Quote the records exactly, starting at the first line and stopping after the line with "iencia de los desarrolladores"; skip the pictures.
BEGIN Dataset
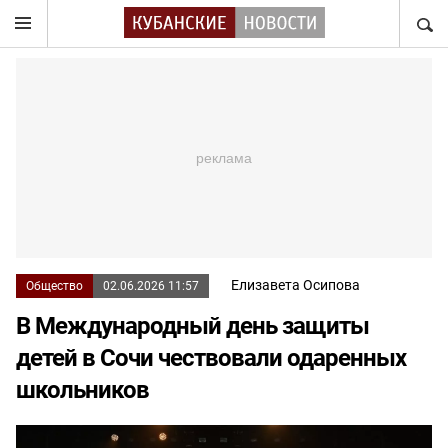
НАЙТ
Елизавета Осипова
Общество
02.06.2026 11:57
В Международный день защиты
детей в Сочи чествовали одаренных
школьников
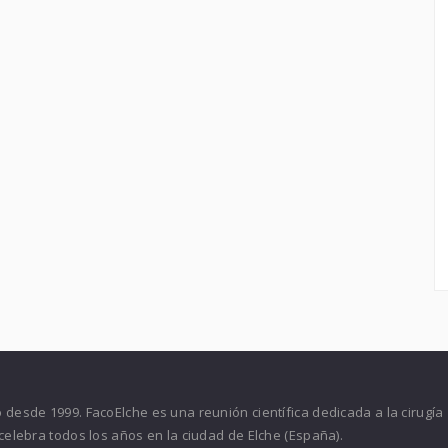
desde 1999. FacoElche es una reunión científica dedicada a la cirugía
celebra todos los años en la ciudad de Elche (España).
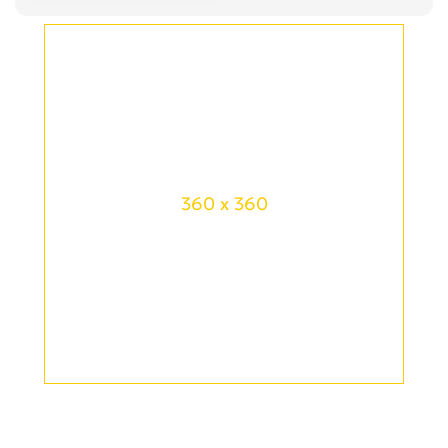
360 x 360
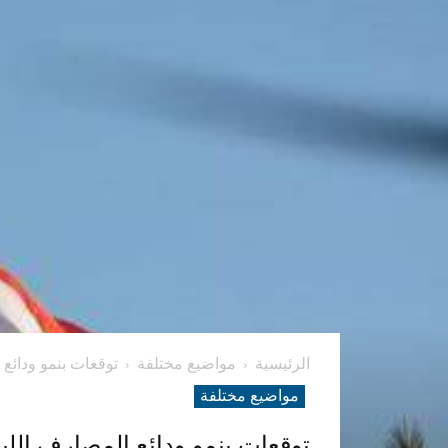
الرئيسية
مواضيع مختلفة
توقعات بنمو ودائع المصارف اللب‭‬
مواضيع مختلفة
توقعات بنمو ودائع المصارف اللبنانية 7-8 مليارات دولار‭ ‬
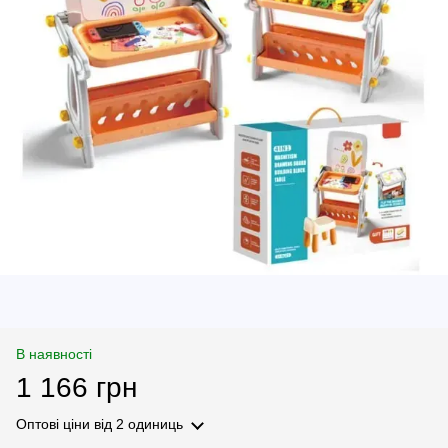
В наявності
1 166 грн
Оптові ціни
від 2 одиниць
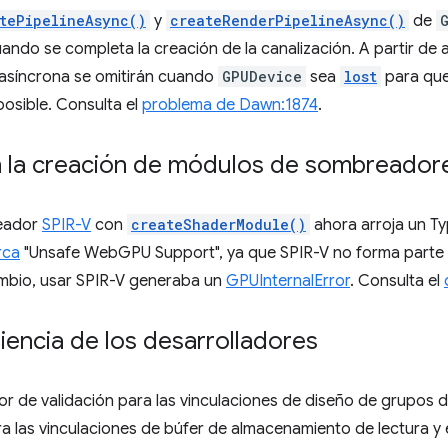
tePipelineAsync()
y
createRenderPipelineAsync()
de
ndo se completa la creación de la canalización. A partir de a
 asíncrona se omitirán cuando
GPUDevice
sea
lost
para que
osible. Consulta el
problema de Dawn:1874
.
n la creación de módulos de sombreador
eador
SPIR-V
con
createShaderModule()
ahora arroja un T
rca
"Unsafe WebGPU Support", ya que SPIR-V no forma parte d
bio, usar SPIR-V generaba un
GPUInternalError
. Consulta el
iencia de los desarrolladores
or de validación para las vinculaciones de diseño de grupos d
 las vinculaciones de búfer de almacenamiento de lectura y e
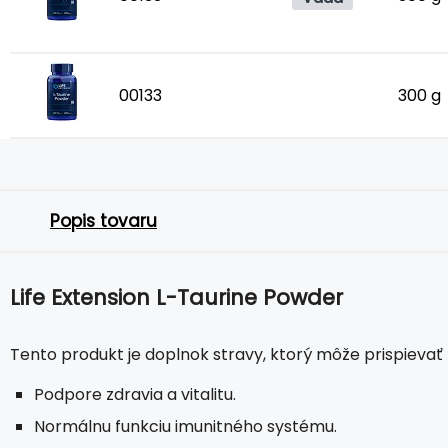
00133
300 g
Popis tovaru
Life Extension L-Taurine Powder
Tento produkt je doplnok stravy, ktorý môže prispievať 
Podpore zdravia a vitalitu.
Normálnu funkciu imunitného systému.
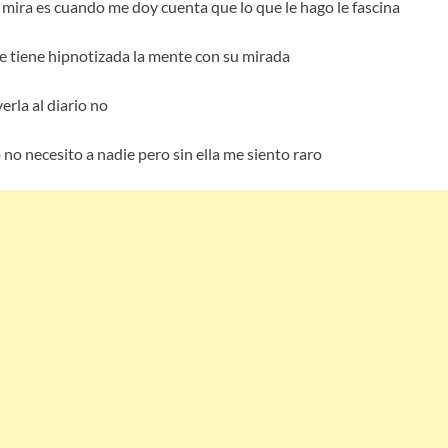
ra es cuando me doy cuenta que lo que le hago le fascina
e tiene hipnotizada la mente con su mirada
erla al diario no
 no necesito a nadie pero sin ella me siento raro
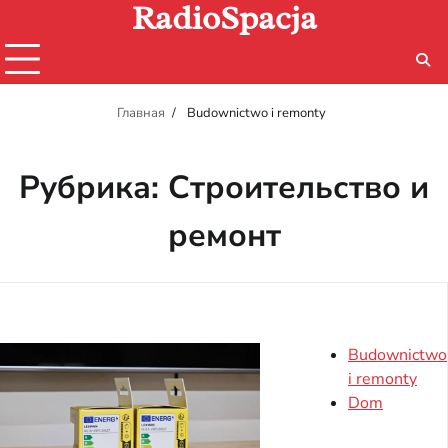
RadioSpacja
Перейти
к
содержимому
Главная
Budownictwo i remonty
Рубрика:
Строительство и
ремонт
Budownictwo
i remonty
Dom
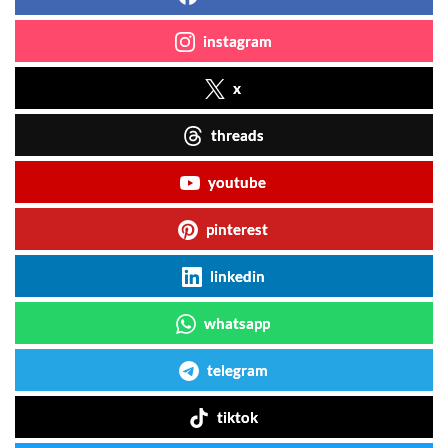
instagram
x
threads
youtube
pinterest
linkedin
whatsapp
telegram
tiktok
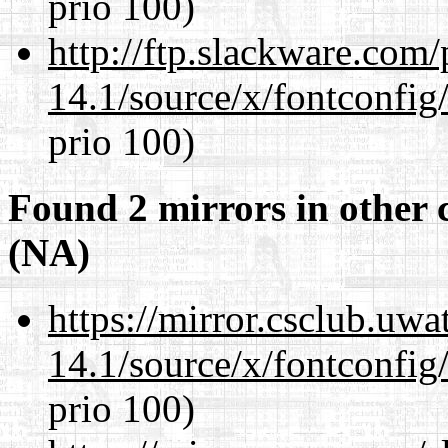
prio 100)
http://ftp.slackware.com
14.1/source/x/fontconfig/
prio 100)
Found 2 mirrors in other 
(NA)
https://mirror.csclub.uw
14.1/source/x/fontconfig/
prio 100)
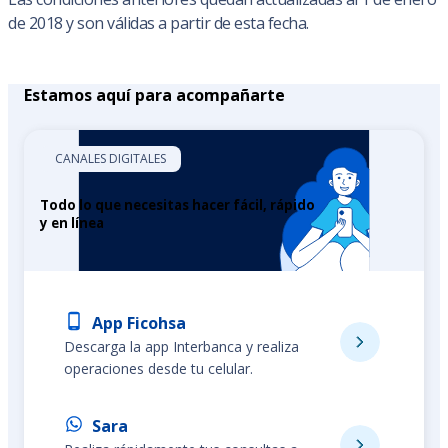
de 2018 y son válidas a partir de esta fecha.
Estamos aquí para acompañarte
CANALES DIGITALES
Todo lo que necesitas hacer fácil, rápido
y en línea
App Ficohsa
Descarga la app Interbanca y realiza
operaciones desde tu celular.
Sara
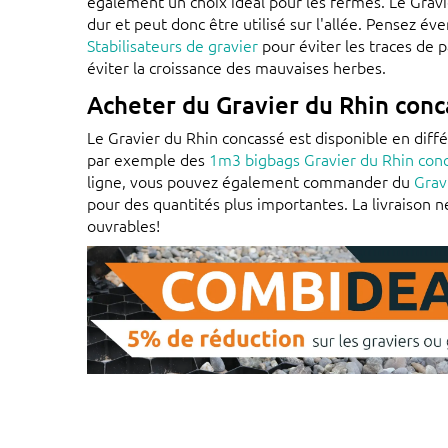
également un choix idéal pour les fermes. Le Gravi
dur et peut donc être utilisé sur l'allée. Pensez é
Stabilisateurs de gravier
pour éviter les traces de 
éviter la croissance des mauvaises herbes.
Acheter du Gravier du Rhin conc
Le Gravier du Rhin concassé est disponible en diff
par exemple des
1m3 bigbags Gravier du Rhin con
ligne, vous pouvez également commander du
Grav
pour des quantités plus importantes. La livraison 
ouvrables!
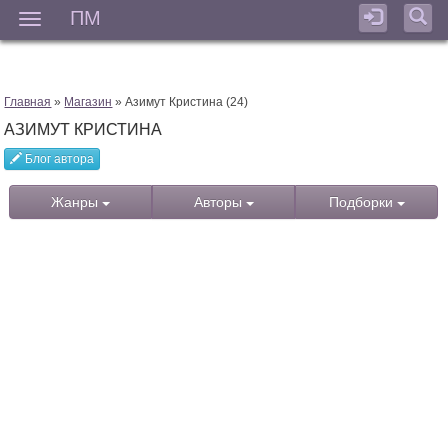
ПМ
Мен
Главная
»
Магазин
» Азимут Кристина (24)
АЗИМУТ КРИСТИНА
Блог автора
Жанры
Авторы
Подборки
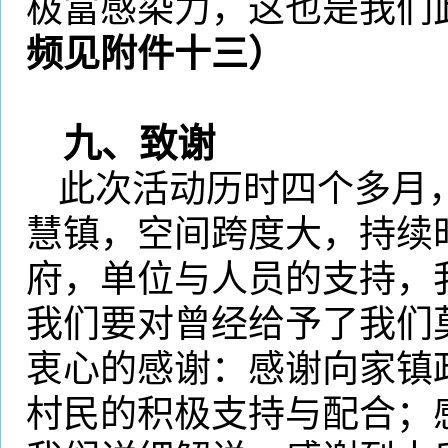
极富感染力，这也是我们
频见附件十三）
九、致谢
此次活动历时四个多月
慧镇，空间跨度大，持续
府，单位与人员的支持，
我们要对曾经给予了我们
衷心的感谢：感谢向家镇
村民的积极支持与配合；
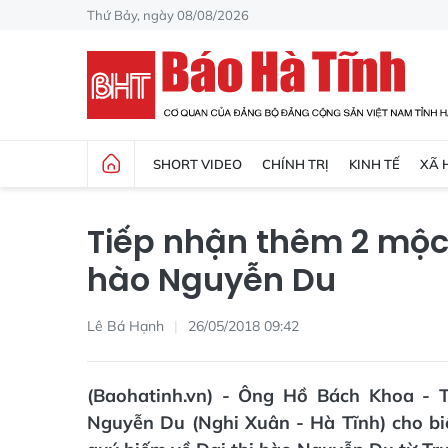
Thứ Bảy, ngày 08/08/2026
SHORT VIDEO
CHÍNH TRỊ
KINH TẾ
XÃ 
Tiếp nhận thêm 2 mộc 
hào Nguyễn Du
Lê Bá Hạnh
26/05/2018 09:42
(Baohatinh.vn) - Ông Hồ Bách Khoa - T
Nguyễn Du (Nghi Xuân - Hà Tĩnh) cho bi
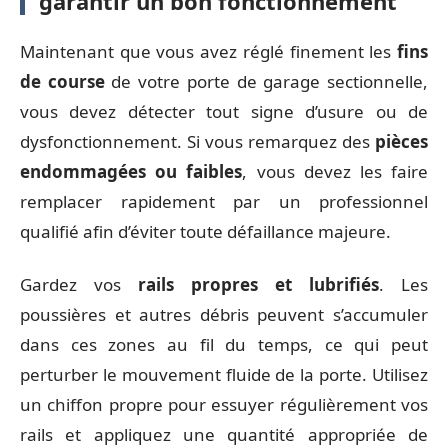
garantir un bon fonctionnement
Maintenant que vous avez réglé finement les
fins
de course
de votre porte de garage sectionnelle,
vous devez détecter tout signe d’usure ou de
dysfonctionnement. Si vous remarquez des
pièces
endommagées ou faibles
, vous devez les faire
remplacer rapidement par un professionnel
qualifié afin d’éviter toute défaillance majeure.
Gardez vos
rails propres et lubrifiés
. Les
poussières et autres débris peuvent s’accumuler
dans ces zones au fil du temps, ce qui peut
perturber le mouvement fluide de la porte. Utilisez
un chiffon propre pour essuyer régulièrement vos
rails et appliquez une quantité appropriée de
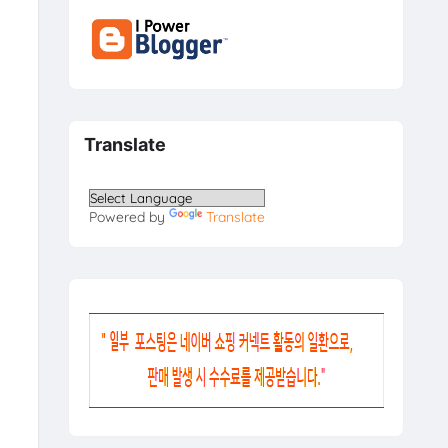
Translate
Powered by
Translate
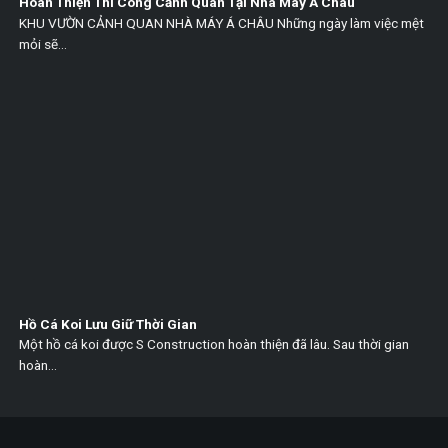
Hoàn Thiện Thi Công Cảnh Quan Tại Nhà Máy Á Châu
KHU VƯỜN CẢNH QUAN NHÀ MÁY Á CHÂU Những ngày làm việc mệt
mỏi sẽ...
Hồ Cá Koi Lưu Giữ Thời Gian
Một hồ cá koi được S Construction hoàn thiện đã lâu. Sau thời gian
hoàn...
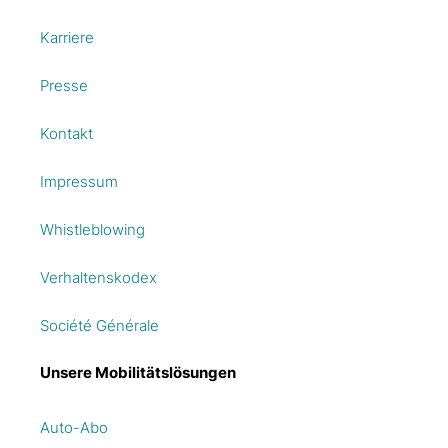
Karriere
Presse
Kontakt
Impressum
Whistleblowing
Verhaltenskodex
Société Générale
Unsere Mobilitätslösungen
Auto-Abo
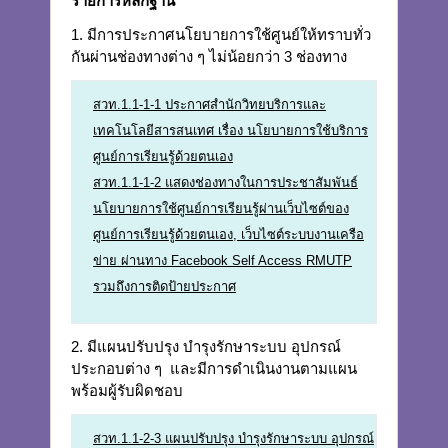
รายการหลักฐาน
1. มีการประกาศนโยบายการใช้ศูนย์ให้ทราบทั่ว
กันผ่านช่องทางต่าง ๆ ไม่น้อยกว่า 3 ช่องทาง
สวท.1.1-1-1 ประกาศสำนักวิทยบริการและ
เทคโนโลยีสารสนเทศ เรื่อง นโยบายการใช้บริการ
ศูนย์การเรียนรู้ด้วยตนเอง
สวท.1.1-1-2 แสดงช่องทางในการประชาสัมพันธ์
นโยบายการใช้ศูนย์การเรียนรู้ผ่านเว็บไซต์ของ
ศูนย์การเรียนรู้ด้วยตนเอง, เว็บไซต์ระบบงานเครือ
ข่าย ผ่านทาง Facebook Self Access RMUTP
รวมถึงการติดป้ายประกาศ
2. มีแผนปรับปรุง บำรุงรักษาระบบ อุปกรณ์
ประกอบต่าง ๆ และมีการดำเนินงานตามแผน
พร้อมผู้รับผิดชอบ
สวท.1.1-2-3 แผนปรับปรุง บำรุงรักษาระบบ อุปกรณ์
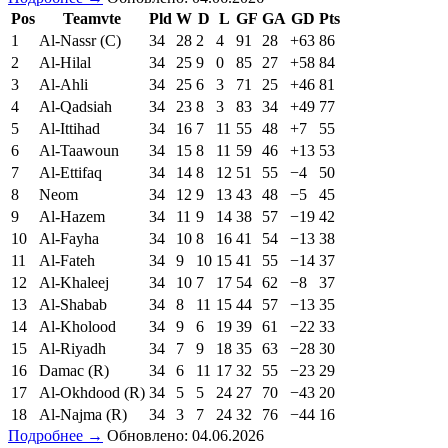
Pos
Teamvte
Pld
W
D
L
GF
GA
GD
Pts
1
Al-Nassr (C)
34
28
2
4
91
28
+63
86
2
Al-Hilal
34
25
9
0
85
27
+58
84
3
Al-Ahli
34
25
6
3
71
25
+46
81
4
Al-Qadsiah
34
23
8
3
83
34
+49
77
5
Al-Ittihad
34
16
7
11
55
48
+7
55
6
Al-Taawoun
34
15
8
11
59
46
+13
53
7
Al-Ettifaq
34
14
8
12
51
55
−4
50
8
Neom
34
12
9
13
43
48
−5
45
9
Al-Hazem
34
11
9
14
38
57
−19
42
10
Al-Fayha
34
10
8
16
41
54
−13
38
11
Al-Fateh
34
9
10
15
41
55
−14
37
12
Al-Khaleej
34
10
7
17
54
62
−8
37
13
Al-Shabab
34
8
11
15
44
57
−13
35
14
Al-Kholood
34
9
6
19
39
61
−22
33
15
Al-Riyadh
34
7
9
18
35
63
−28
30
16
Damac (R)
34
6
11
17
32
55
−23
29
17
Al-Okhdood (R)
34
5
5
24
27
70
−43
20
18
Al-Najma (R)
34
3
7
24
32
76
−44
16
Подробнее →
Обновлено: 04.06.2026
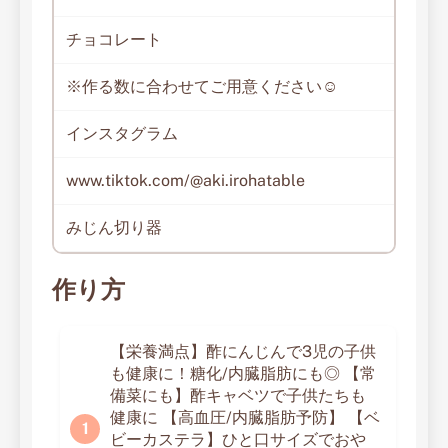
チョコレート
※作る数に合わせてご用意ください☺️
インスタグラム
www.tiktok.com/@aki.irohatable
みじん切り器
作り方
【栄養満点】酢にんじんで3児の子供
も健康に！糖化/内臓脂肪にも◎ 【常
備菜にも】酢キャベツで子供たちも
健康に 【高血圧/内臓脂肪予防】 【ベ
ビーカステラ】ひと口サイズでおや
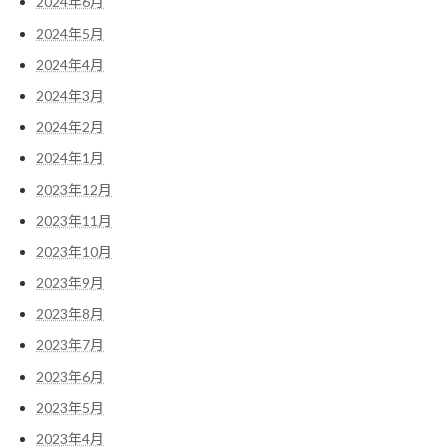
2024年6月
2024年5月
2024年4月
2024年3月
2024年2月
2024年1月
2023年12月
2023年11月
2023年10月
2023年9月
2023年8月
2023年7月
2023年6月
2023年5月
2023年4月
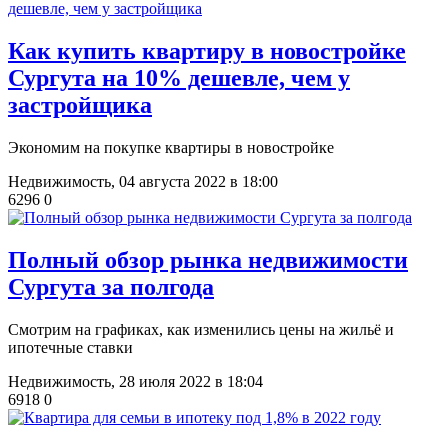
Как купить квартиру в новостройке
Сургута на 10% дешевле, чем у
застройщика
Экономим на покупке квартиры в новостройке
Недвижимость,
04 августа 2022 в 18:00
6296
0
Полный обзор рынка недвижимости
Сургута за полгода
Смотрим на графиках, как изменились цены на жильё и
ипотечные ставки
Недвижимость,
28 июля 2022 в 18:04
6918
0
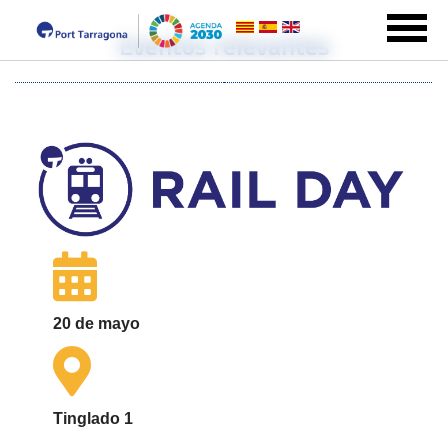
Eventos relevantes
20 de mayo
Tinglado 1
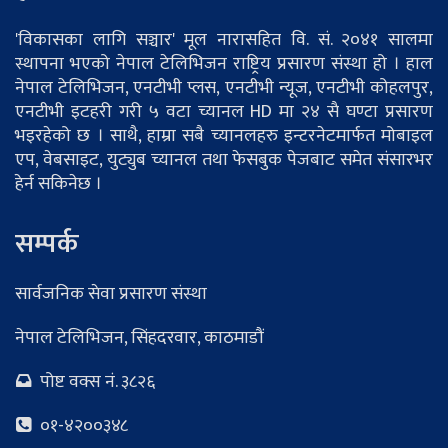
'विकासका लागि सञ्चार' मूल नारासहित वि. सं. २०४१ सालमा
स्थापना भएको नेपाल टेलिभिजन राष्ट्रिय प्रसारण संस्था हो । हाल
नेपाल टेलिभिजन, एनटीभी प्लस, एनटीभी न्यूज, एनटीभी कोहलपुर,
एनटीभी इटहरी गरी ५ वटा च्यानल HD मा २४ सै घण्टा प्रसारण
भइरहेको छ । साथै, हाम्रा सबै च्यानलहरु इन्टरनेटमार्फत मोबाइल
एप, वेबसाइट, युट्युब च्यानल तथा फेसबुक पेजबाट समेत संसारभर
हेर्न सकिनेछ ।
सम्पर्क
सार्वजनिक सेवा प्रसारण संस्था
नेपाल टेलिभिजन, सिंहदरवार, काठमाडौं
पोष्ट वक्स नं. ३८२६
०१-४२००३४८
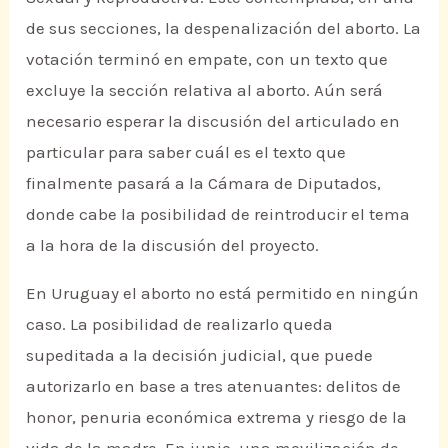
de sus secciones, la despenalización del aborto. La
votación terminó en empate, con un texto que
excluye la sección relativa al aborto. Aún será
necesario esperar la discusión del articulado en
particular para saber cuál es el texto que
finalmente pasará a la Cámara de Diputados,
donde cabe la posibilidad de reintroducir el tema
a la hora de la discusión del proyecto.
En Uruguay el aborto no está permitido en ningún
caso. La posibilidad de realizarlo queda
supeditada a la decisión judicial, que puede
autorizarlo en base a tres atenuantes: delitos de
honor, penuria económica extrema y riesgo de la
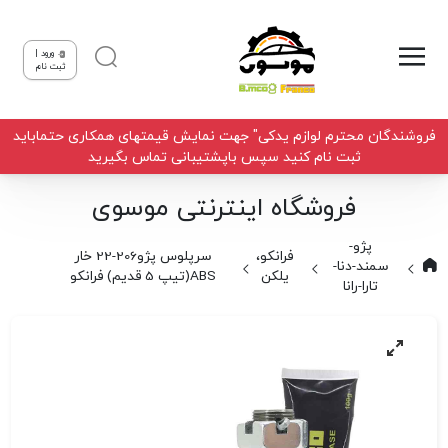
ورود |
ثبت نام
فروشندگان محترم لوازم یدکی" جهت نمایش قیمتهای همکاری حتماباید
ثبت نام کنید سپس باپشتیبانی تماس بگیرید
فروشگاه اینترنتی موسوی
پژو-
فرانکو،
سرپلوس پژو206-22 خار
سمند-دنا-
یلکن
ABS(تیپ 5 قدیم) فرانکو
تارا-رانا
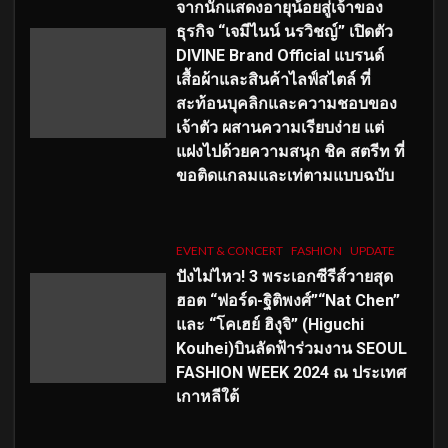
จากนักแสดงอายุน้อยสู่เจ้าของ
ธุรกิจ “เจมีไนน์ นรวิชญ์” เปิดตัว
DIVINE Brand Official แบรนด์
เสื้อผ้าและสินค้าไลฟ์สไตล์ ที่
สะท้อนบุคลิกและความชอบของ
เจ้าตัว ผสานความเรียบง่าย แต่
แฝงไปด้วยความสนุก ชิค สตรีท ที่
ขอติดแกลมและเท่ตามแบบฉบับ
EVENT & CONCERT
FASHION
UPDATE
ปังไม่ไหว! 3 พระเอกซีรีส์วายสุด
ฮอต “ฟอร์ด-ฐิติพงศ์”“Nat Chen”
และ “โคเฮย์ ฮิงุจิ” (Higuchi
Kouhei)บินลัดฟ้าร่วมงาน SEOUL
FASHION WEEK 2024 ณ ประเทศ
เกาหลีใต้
END Dataset
◆ Exercise answer ◆
НАЙТ
Елизавета Осипова
Общество
02.06.2026 11:57
В Международный день защиты
детей в Сочи чествовали одаренных
школьников
desde 1999. FacoElche es una reunión científica dedicada a la cirugía
celebra todos los años en la ciudad de Elche (España).
360 x 360
الرئيسية
مواضيع مختلفة
توقعات بنمو ودائع المصارف اللب‭‬
مواضيع مختلفة
توقعات بنمو ودائع المصارف اللبنانية 7-8 مليارات دولار‭ ‬
В наявності
1 166 грн
Оптові ціни
від 2 одиниць
tePipelineAsync()
y
createRenderPipelineAsync()
de
ndo se completa la creación de la canalización. A partir de a
 asíncrona se omitirán cuando
GPUDevice
sea
lost
para que
osible. Consulta el
problema de Dawn:1874
.
n la creación de módulos de sombreador
eador
SPIR-V
con
createShaderModule()
ahora arroja un T
rca
"Unsafe WebGPU Support", ya que SPIR-V no forma parte d
bio, usar SPIR-V generaba un
GPUInternalError
. Consulta el
iencia de los desarrolladores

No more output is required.